Nella attività di cantautore, la presenza del cinema ricorre, più o meno direttamente, in molte sue canzoni (Cinema, Cinema 2, Cinecittà, Tarzan, Esther Williams) tanto da fargli cantare: «C’è chi come me, vi assicuro ho finito, / ha due miti soltanto: Marlon Brando e il partito». Anche la costruzione dei soggetti e delle scenografie hanno tagli prettamente cinematografici, partendo proprio dalla stessa Contessa dove il dialogo iniziale ha il sapore della commedia all’italiana e poi, con un montaggio velocissimo da Ėjzenštejn, l’impetuoso ritornello sembra intonato dal trombettiere del settimo cavalleria. Dietro all’iperbolica quartina «Mio caro padrone domani ti sparo / farò di tua pelle sapon di somaro / ti stacco la testa ch’è lucida e tonda / così finalmente imparo il bowling» appare la sagoma di un Bud Spencer con tutta la sua bonomia. Lo stracchino, da lui incisa ben tre volte, è caratterizzata dall’incipit «avendo delle difficoltà nel mio linguaggio» che ricorda stilisticamente un verbale di denuncia dei carabinieri: pare di essere in una pellicola di Steno con Totò.
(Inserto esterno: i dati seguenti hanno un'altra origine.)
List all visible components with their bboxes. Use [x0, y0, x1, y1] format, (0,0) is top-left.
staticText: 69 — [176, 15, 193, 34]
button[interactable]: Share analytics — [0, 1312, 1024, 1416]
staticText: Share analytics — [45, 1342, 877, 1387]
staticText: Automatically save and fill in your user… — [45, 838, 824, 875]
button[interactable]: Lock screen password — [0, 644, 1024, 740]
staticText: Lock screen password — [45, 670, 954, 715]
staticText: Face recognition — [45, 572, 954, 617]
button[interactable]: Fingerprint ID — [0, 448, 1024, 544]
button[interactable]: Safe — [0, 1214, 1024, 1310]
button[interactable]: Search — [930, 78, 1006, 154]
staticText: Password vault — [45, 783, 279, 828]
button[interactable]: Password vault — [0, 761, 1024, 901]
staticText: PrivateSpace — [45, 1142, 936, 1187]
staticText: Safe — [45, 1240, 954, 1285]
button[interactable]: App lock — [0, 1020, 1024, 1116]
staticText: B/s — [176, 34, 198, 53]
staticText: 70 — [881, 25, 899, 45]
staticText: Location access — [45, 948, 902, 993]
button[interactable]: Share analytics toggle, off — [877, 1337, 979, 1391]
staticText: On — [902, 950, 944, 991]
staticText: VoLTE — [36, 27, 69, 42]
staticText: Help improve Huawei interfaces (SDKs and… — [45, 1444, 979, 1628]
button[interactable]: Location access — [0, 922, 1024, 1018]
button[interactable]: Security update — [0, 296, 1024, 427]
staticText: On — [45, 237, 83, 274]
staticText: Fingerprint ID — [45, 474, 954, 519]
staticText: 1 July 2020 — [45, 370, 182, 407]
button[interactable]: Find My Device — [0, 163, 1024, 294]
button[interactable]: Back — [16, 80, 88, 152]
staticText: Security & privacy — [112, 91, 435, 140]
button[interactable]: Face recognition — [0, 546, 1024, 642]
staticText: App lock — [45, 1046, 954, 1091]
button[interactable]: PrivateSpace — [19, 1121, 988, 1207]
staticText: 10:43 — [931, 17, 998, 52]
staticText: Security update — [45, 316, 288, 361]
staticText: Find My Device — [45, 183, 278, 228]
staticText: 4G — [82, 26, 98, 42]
Ma, soprattutto, l’immagine della commessa che dall’alto della scala mostra generosamente il proprio sottogonna, rimanda all’Antonelli di Malizia.
Non sempre, però, i fondali sono di cartapesta: non lo sono quando, insolitamente in romanesco, scava nelle miserie morali delle borgate, quasi fossimo in Sporchi, brutti e cattivi di Scola: «Mamma, nun te ce mette a pecoroni, / gli schiaffi de papá so’ de mattoni / mamma vorrei sape’ si er cazzo delle iene / è fatto a strisce o de un colore che nun me viene / finiscila de disegnà animali prima / pensa a fa’ i compiti pe’ scola / prima che torni tu’ padre ‘mbriaco».
Con quest’ultima canzone, ho un rapporto personale. L’ascoltai al Teatro Officina di Milano nel 1974. Era inedita e chiesi a Paolo il testo. Me lo spedì con la consueta gentilezza. Poi il brano scomparve dai suoi spettacoli, quando mi capitava di vederlo gli chiedevo notizie. E, sulla copertina dell’album Tarzan e le sirene del 1988, mi fece una dedica con la scritta: «Il cazzo delle iene al prossimo». Di «prossimi» ce ne furono altri dieci finché, all’inizio di quest’anno, arrivò l’undicesimo, Amore un… stampato solo in vinile, come un ritorno alle origini. Con mia grande sorpresa conteneva la canzone in questione, con il titolo Mamma vorrei sapé. Quando si decise di assegnargli il Premio Tenco, lo chiamai parlandogli di quel brano. «Come fai a conoscerlo?», mi chiese. S’era scordato di tutto.